Molecular docking analysis of Bambara groundnut-derived peptides provided compelling evidence for their inhibitory potential against ACE and DPP-IV. The top three peptides were predicted to inhibit ACE. These included F3-1 (YKDGLYSPHW), F4-1 (LPVSTPGKF), and F5-6 (RPFLPPR), which were able to interact directly with critical residues located within the enzyme’s active site and substrate-binding regions. The binding free energy (ΔG) of these ACE-inhibitory peptides ranged from –10.2 to –11.3 kcal/mol, with nanomolar dissociation constants comparable to classical ACE inhibitors such as lisinopril and RXP407 [37]. Peptide F3-1 showed extensive hydrogen bonding with His387 and Glu411, which are essential for zinc ion coordination in ACE catalysis [38,39,40]. It also formed salt bridges with Glu123 and Glu143, and hydrophobic interactions with Trp59, Ile88, and Trp357, indicating stable engagement with the enzyme’s S1 and S2 pockets. Peptide F4-1 interacted with Tyr135, Arg402, Asn66, and Tyr360, and formed salt bridges with Glu123 and Glu358, implying anchoring in both catalytic and allosteric regions. F5-6 interacted with His383 and Tyr523 via hydrogen bonds, closely aligning with interaction patterns observed for the Ang II, which functions as a competitive inhibitor of the C-domain of somatic ACE (sACE) [38]. Ang II generally binds in two different sliding conformations within the C-domain active site, stabilized by residues such as His383, His387, Tyr523, and Ala356 without undergoing further cleavage. These residues are also involved in interactions with the Bambara groundnut-derived peptides.

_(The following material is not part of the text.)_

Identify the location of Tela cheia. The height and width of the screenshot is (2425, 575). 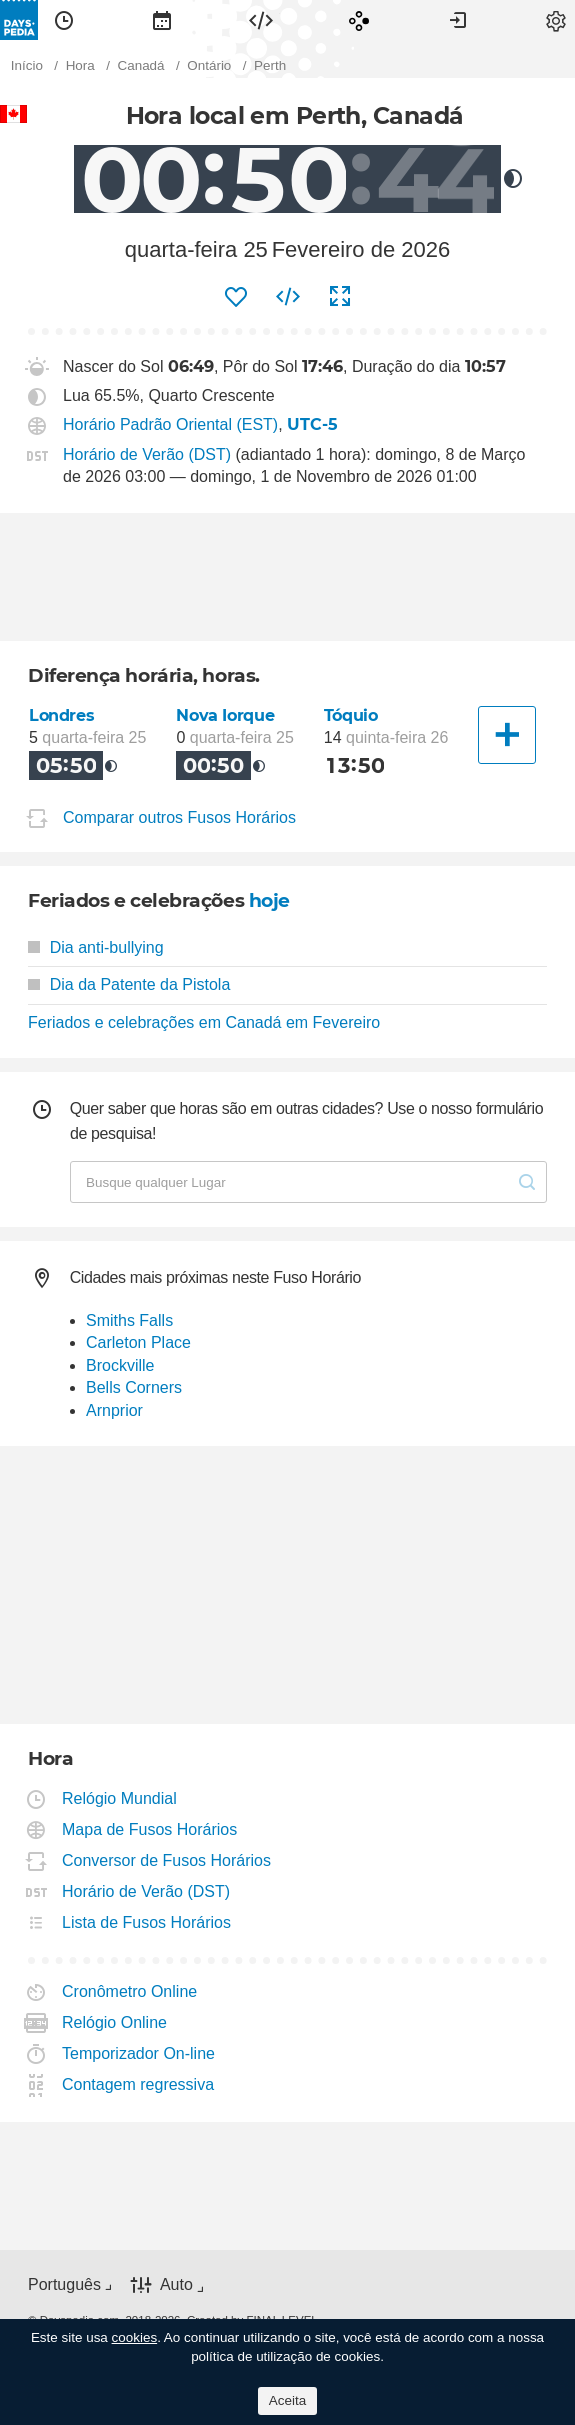 (340, 297).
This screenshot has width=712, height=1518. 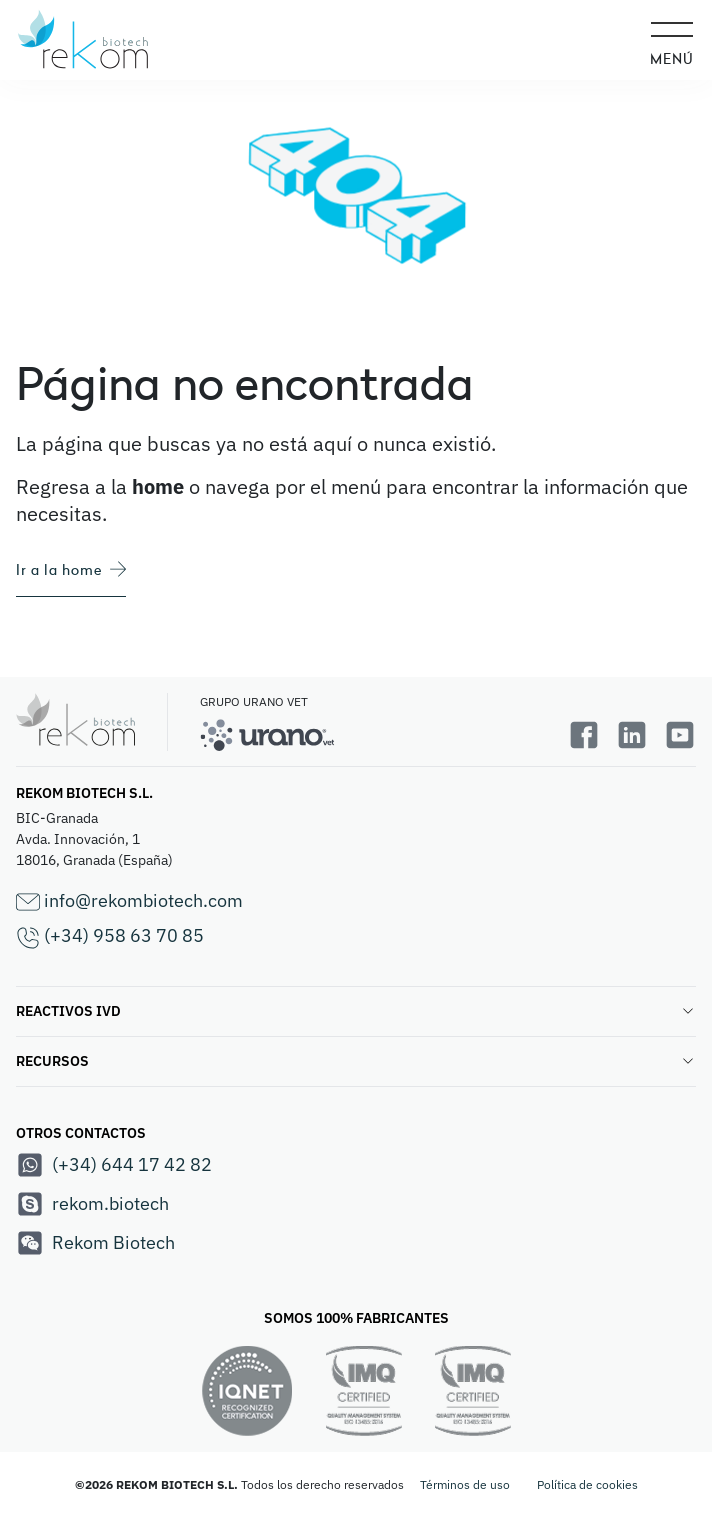 I want to click on RECURSOS, so click(x=356, y=1061).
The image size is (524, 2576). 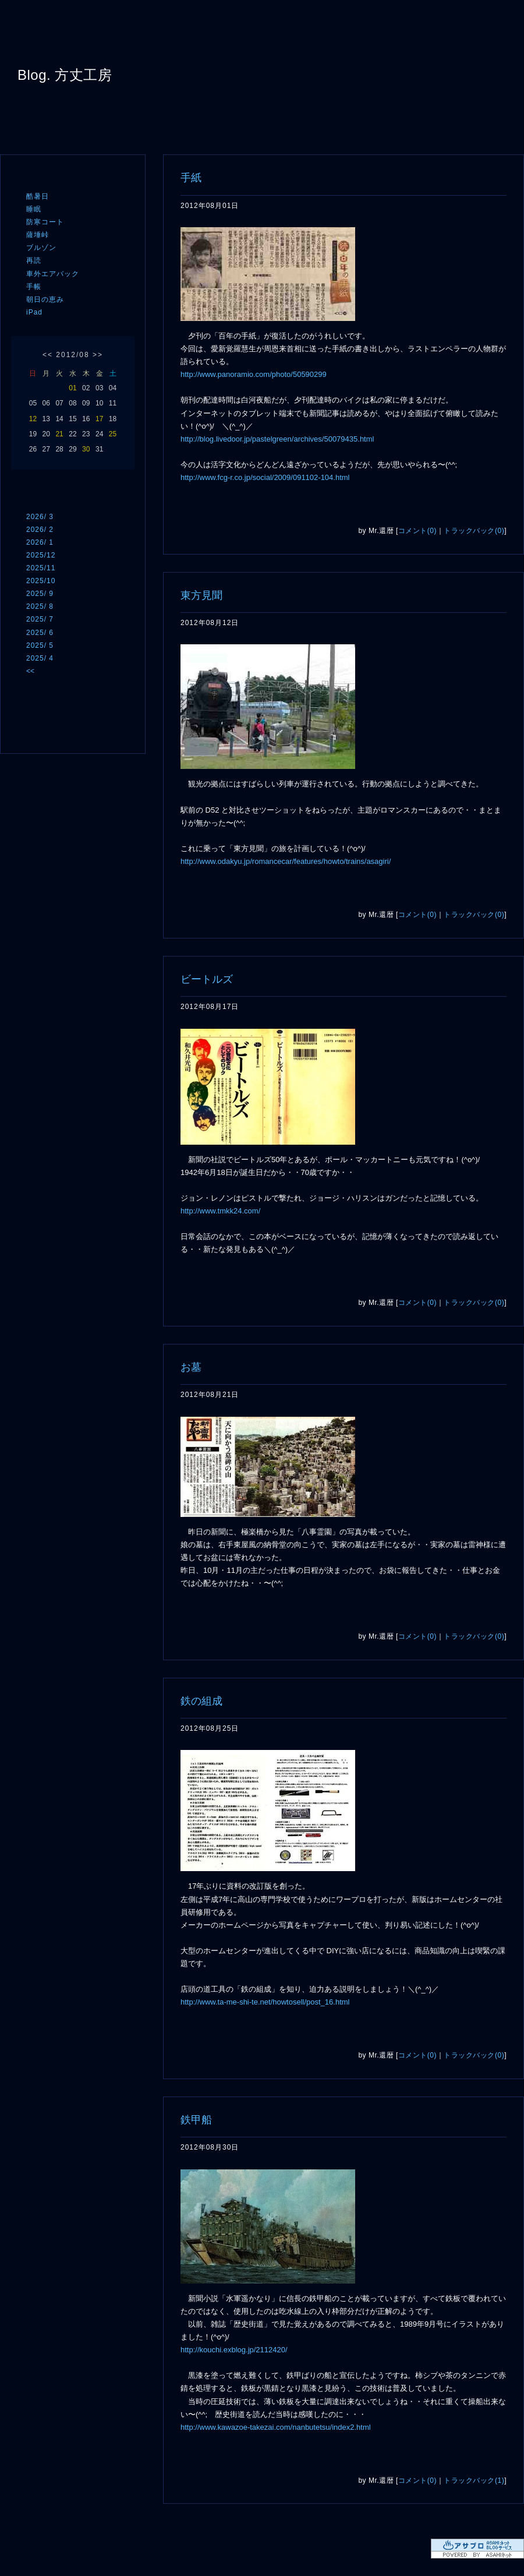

In addition, molecular docking analysis also revealed the inhibitory mechanism of peptides involving F4-4 (EPWWPK), F4-6 (LLTPKF), and F5-3 (NLLMPH) on the DPP-IV enzyme. Most identified peptides bind effectively within the enzyme’s active site, engaging directly with the catalytic triad (Ser630, Asp708, and His740) and the key residues lining in S1 and S2 pockets, including Glu205, Glu206, Arg125, Phe357, Arg358, Tyr547, Tyr662, and Tyr666 [41]. These interactions are important for inhibitory activity, as they mimic the enzyme’s natural substrates and prevent substrate access. For example, peptide F4-4 established hydrogen bonds with Glu205, Arg358, and Ser209, while engaging in π–π interactions with Tyr662 and Phe357, which are the key residues forming the lateral wall of the binding pocket. Similarly, peptide F4-6 formed strong hydrogen bonds with Arg125 and Tyr547, π–π stacking with Phe357, and salt bridges with Glu205, Glu206, and Asp545. All these residues are responsible for stabilizing the negative charge developed during catalysis [42]. Peptide F5-3 interacted with Asn710, Gln553, Tyr547, Arg358, and Tyr666 in pockets S1 and S2, forming a network via hydrogen and π–π interactions that likely interfered with the oxyanion hole and transition state stabilization [41,42,43,44]. Moreover, these natural peptides demonstrated a mode of inhibition comparable to that of conventional DPP-IV inhibitors like sitagliptin, which also target the catalytic and binding pocket residues [45]. However, peptides might offer unique advantages due to their structural flexibility, allowing them to establish a broader network through non-covalent interactions, including hydrogen bonds, hydrophobic contacts, and aromatic stacking, without enzymatic cleavage.

5. Conclusions

Bambara groundnut protein hydrolysates prepared using Flavourzyme are a rich source of multifunctional bioactive peptides with dual inhibitory activity against ACE and DPP-IV. The in silico prediction and molecular docking enabled the identification of several peptides, which showed strong binding affinities to catalytic and substrate-binding residues of both enzymes. These peptides exhibited interaction patterns analogous to those of conventional inhibitors; however, they provided advantages because of their natural originality and potential safety. These peptides’ structural compatibility and binding stability suggested a competitive inhibition mechanism similar to that of conventional synthetic inhibitors. These findings contribute to the growing field of food-derived bioactive peptides and support the development of functional foods or nutraceuticals aimed at managing hypertension and type 2 diabetes through natural and safe therapeutic alternatives.